Bébé regarda son interlocuteur, celui-ci n’était autre que le mécanicien qui, quelques instants auparavant, avait conduit l’autobus 412, volontairement ou non, devant la devanture de l’établissement de crédit.
Celui-ci cependant poursuivait :
— Tu es tout à fait dégoûtant Bébé, tes vêtements sont couverts de saletés et tes cheveux remplis de cambouis !
L’apache, en apercevant le mécanicien qui lui parlait sur un ton de commandement, avait pris une attitude respectueuse pour lui répondre :
— Cela va bien, je m’en vais aller me nettoyer.

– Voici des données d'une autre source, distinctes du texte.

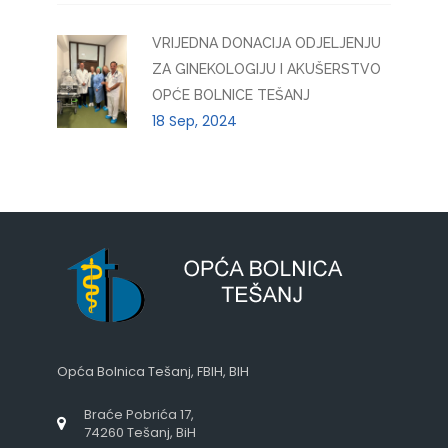
VRIJEDNA DONACIJA ODJELJENJU
ZA GINEKOLOGIJU I AKUŠERSTVO
OPĆE BOLNICE TEŠANJ
18 Sep, 2024
Opća Bolnica Tešanj, FBIH, BIH
Braće Pobrića 17,
74260 Tešanj, BiH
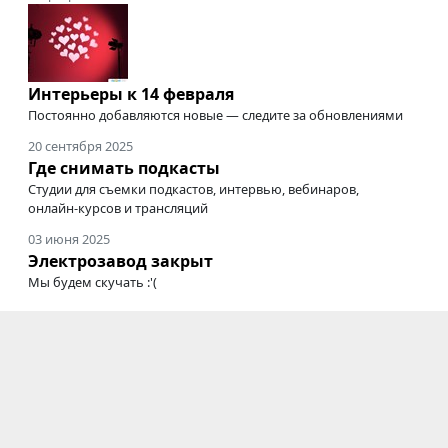
Интерьеры к 14 февраля
Постоянно добавляются новые — следите за обновлениями
20 сентября 2025
Где снимать подкасты
Студии для съемки подкастов, интервью, вебинаров,
онлайн-курсов
и трансляций
03 июня 2025
Электрозавод закрыт
Мы будем скучать :'(
Фотостудии
|
Новости
|
Блоги
|
Информация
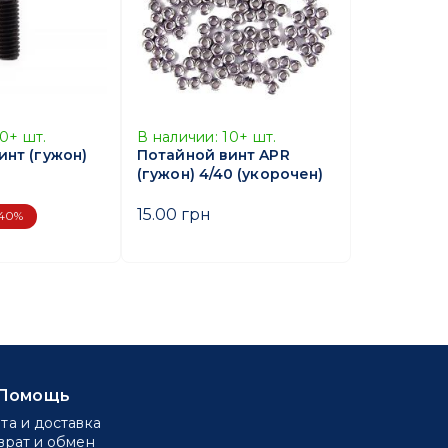
10+
шт.
В наличии:
10+
шт.
инт (гужон)
Потайной винт APR
(гужон) 4/40 (укорочен)
15.00 грн
40%
Помощь
та и доставка
врат и обмен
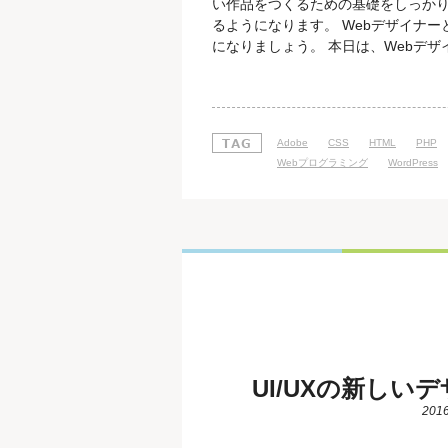
い作品をつくるための基礎をしっか
るようになります。 Webデザイナ
になりましょう。 本日は、Webデザ
ター能力認定試験 Webデザイナー
イター能力認定試験」は、是非とって
見た目のインパクトよりも、利便性
Adobe
CSS
HTML
PHP
Webプログラミング
WordPress
UI/UXの新しい
2016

Le mécanicien s’éloigna. Il revint au bout d’une seconde et recommanda :
— Je ne veux pas que tu puisses jaspiner de toute la soirée, et pour t’empêcher de le faire, je t’ordonne d’aller prendre un bain dans le premier établissement que tu rencontreras.

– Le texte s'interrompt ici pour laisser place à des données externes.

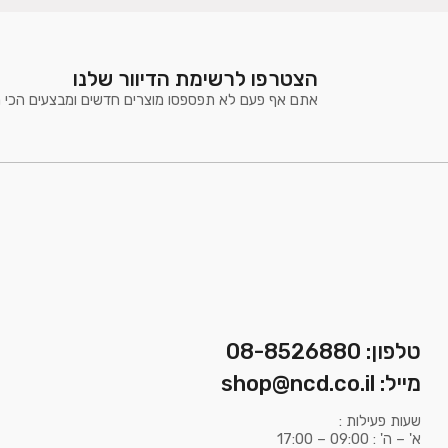
הצטרפו לרשימת הדיוור שלנו
אתם אף פעם לא תפספסו מוצרים חדשים ומבצעים הכי 
טלפון: 08-8526880
מייל: shop@ncd.co.il
שעות פעילות :
א' – ה' : 09:00 – 17:00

— Entendu, fit Bébé, mais quand j’aurai fini, patron, qu’est-ce qu’il faudra faire ?
Les deux hommes avaient continué à marcher, s’éloignant rapidement de la place Clichy ; ils suivaient maintenant le boulevard des Batignolles, et, tout en causant, ils regardaient derrière eux pour s’assurer qu’ils n’étaient point suivis.
Le mystérieux mécanicien de l’autobus reprit :
— Quand tu seras sorti de ton bain, tu iras en prendre un autre, et quand le second sera fini, eh bien, mon cher Bébé, il faudra aller en prendre un troisième et ainsi de suite, jusqu’à la fermeture des boutiques, après quoi tu iras te coucher tout seul !
Bébé interloqué haussa les épaules imperceptiblement et se dit :
— Sûr, le patron est piqué ! Enfin, il faut faire ce qu’il veut, sans quoi la désobéissance avec lui fait toujours du vilain.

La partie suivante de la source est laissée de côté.